From the entries that follow, report every line in which "Silver" occurs.

[Extracted page text data]
BEGIN

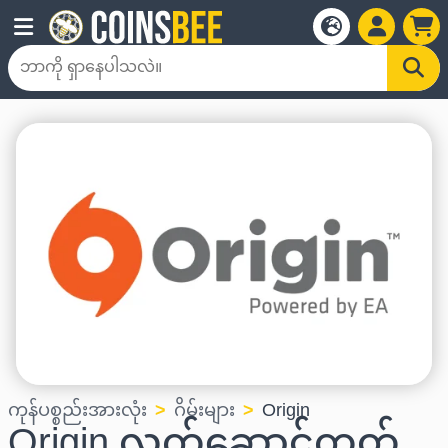
ကုန်ပစ္စည်းအားလုံး
ဂိမ်းများ
Origin
Origin လက်ဆောင်ကတ်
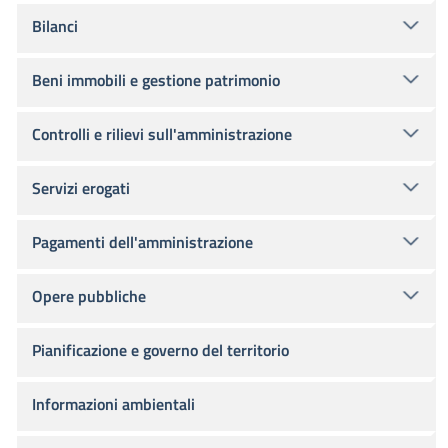
Bilanci
Beni immobili e gestione patrimonio
Controlli e rilievi sull'amministrazione
Servizi erogati
Pagamenti dell'amministrazione
Opere pubbliche
Pianificazione e governo del territorio
Informazioni ambientali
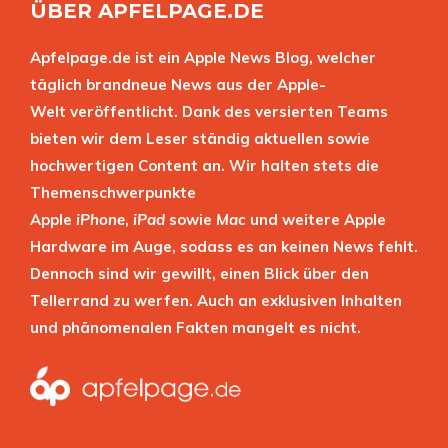
ÜBER APFELPAGE.DE
Apfelpage.de ist ein Apple News Blog, welcher
täglich brandneue News aus der Apple-
Welt veröffentlicht. Dank des versierten Teams
bieten wir dem Leser ständig aktuellen sowie
hochwertigen Content an. Wir halten stets die
Themenschwerpunkte
Apple
iPhone
,
iPad
sowie
Mac
und weitere Apple
Hardware im Auge, sodass es an keinen News fehlt.
Dennoch sind wir gewillt, einen Blick über den
Tellerrand zu werfen. Auch an exklusiven Inhalten
und phänomenalen Fakten mangelt es nicht.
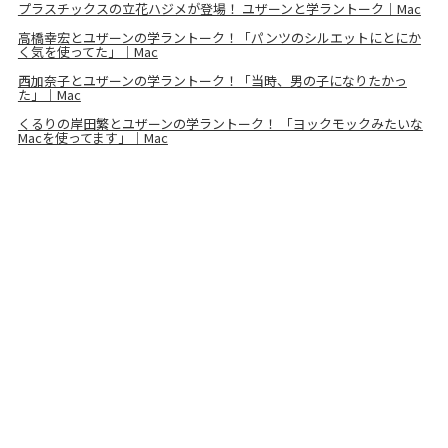
プラスチックスの立花ハジメが登場！ ユザーンと学ラントーク｜Mac
高橋幸宏とユザーンの学ラントーク！「パンツのシルエットにとにか
く気を使ってた」｜Mac
西加奈子とユザーンの学ラントーク！「当時、男の子になりたかっ
た」｜Mac
くるりの岸田繁とユザーンの学ラントーク！ 「ヨックモックみたいな
Macを使ってます」｜Mac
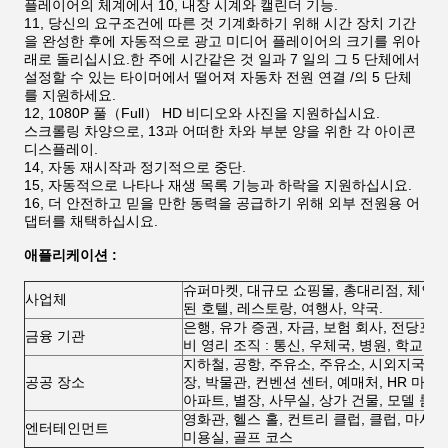
플레이어의 체계에서 10, 내장 시계와 캘린더 기능.
11, 당신의 요구조건에 따른 것 기계화하기 위해 시간 장치 기간
을 완성한 후에 자동적으로 광고 미디어 플레이어의 크기를 위아
래로 돌리십시요.한 주에 시간같은 것 일과 7 일의 그 5 단체에서
설정할 수 있는 타이머에서 떨어져 자동차 전원 연결 /의 5 단체
를 지원하세요.
12, 1080P 풀（Full） HD 비디오와 사진을 지원하십시요.
스크롤링 차양으로, 13과 어떠한 차와 부분 양을 위한 각 아이콘
디스플레이.
14, 자동 재시작과 정기적으로 중단.
15, 자동적으로 나타나 재생 목록 기능과 하락을 지원하십시요.
16, 더 안전하고 믿을 만한 동력을 공급하기 위해 외부 전원용 어
댑터를 채택하십시요.
애플리케이션 :
슈퍼마켓, 대규모 쇼핑몰, 총대리점, 체인 상
사업체
된 호텔, 레스토랑, 여행사, 약국.
은행, 유가 증권, 자금, 보험 회사, 전당포 ;
금융 기관
비 영리 조직 : 통신, 우체국, 병원, 학교 ;
지하철, 공항, 주유소, 주유소, 시외지국, 서
공공 장소
장, 박물관, 컨벤션 센터, 예매처, HR 마케팅
아파트, 별장, 사무실, 상가 건물, 모델 룸,
영화관, 헬스 홀, 컨트리 클럽, 클럽, 마사지 
엔터테인먼트
미용실, 골프 코스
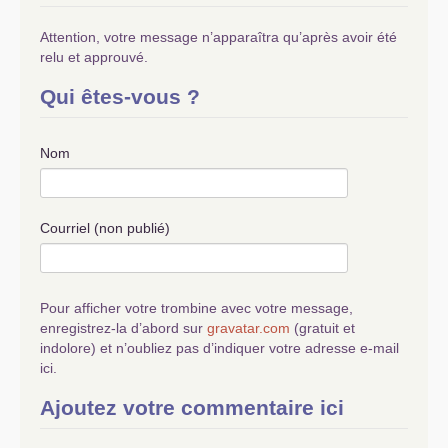
Attention, votre message n’apparaîtra qu’après avoir été
relu et approuvé.
Qui êtes-vous ?
Nom
Courriel (non publié)
Pour afficher votre trombine avec votre message,
enregistrez-la d’abord sur
gravatar.com
(gratuit et
indolore) et n’oubliez pas d’indiquer votre adresse e-mail
ici.
Ajoutez votre commentaire ici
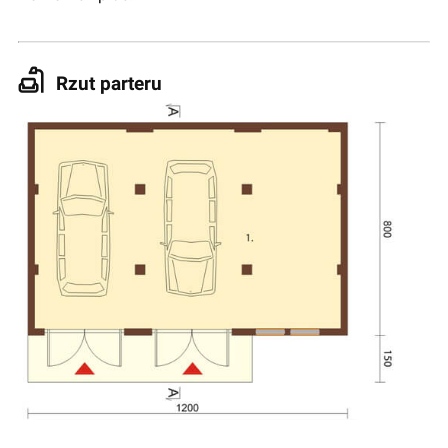
Rzut parteru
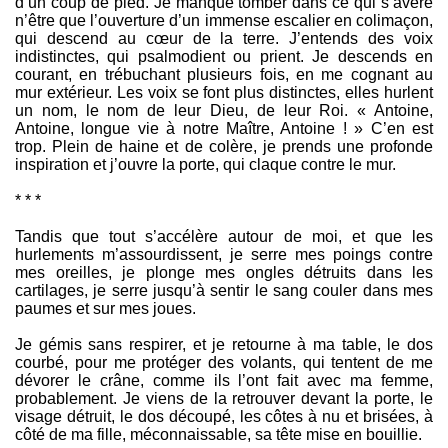
d’un coup de pied. Je manque tomber dans ce qui s’avère
n’être que l’ouverture d’un immense escalier en colimaçon,
qui descend au cœur de la terre. J’entends des voix
indistinctes, qui psalmodient ou prient. Je descends en
courant, en trébuchant plusieurs fois, en me cognant au
mur extérieur. Les voix se font plus distinctes, elles hurlent
un nom, le nom de leur Dieu, de leur Roi. « Antoine,
Antoine, longue vie à notre Maître, Antoine ! » C’en est
trop. Plein de haine et de colère, je prends une profonde
inspiration et j’ouvre la porte, qui claque contre le mur.
* * *
Tandis que tout s’accélère autour de moi, et que les
hurlements m’assourdissent, je serre mes poings contre
mes oreilles, je plonge mes ongles détruits dans les
cartilages, je serre jusqu’à sentir le sang couler dans mes
paumes et sur mes joues.
Je gémis sans respirer, et je retourne à ma table, le dos
courbé, pour me protéger des volants, qui tentent de me
dévorer le crâne, comme ils l’ont fait avec ma femme,
probablement. Je viens de la retrouver devant la porte, le
visage détruit, le dos découpé, les côtes à nu et brisées, à
côté de ma fille, méconnaissable, sa tête mise en bouillie.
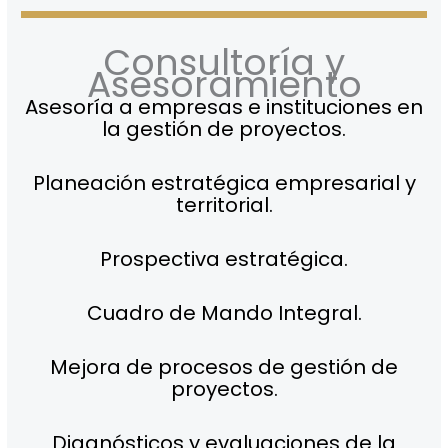
Consultoría y
Asesoramiento
Asesoría a empresas e instituciones en
la gestión de proyectos.
Planeación estratégica empresarial y
territorial.
Prospectiva estratégica.
Cuadro de Mando Integral.
Mejora de procesos de gestión de
proyectos.
Diagnósticos y evaluaciones de la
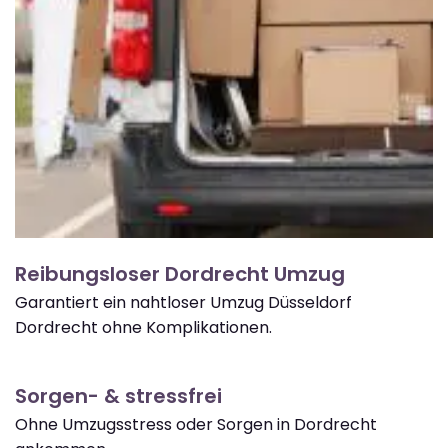
Reibungsloser Dordrecht Umzug
Garantiert ein nahtloser Umzug Düsseldorf
Dordrecht ohne Komplikationen.
Sorgen- & stressfrei
Ohne Umzugsstress oder Sorgen in Dordrecht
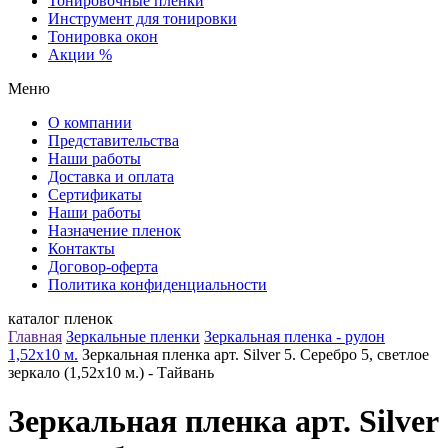
Тонировочные пленки
Инструмент для тонировки
Тонировка окон
Акции %
Меню
О компании
Представительства
Наши работы
Доставка и оплата
Сертификаты
Наши работы
Назначение пленок
Контакты
Договор-оферта
Политика конфиденциальности
каталог пленок
Главная
Зеркальные пленки
Зеркальная пленка - рулон
1,52х10 м.
Зеркальная пленка арт. Silver 5. Серебро 5, светлое
зеркало (1,52х10 м.) - Тайвань
Зеркальная пленка арт. Silver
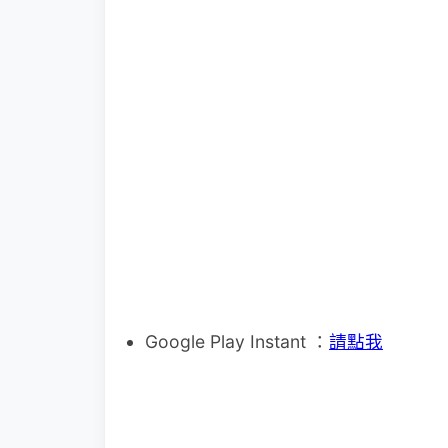
Google Play Instant ：
請點我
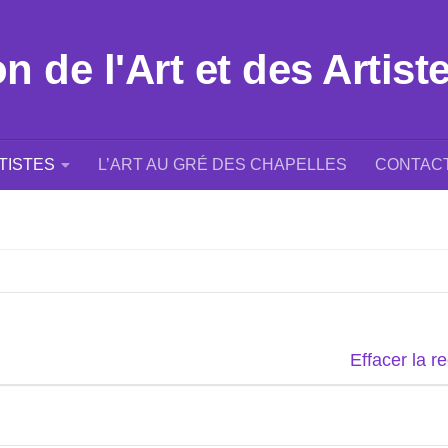
 de l'Art et des Artist
TISTES
L’ART AU GRÉ DES CHAPELLES
CONTAC
Effacer la r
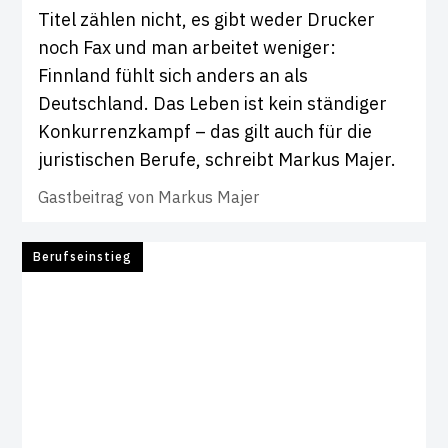
Titel zählen nicht, es gibt weder Drucker
noch Fax und man arbeitet weniger:
Finnland fühlt sich anders an als
Deutschland. Das Leben ist kein ständiger
Konkurrenzkampf – das gilt auch für die
juristischen Berufe, schreibt Markus Majer.
Gastbeitrag von
Markus Majer
Berufseinstieg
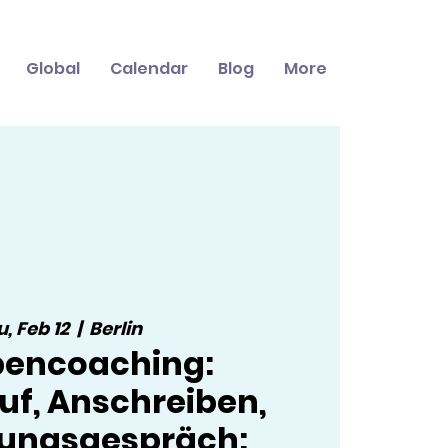
Global
Calendar
Blog
More
, Feb 12
  |  
Berlin
encoaching:
uf, Anschreiben,
lungsgespräch:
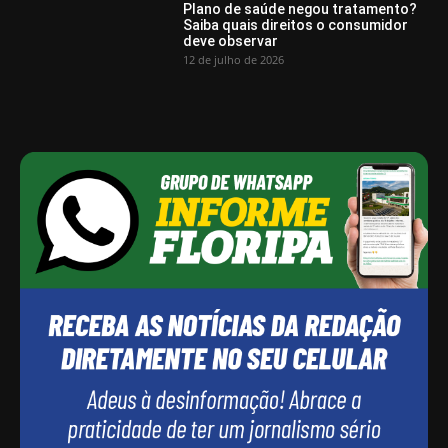
Plano de saúde negou tratamento?
Saiba quais direitos o consumidor
deve observar
12 de julho de 2026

END

§ **Exercise output**:
Зеркальная пленка арт. Silver 5. Серебро 5, светлое
Зеркальная пленка арт. Silver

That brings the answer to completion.